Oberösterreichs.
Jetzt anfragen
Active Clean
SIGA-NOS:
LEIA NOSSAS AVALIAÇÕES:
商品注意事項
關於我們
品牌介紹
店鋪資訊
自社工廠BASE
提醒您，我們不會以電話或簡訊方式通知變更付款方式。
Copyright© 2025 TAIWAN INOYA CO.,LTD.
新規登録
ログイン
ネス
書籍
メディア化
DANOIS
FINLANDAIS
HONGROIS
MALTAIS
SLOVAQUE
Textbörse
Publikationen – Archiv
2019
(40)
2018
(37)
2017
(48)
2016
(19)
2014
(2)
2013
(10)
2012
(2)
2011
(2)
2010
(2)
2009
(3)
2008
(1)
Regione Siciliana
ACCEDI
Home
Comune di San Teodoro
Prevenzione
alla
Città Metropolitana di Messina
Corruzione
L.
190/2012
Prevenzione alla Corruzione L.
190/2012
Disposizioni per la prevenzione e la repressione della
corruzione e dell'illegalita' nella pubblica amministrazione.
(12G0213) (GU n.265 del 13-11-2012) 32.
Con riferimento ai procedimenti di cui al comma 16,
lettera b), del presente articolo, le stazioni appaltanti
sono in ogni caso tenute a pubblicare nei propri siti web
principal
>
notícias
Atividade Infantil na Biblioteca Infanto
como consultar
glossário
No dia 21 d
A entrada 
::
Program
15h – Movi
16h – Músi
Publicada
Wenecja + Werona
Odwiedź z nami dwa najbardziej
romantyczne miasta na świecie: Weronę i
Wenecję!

### TASK REQUIREMENTS
Out of the entries, report each line that contains the word "alla".

### ANSWER BOX
alla
Prevenzione alla Corruzione L.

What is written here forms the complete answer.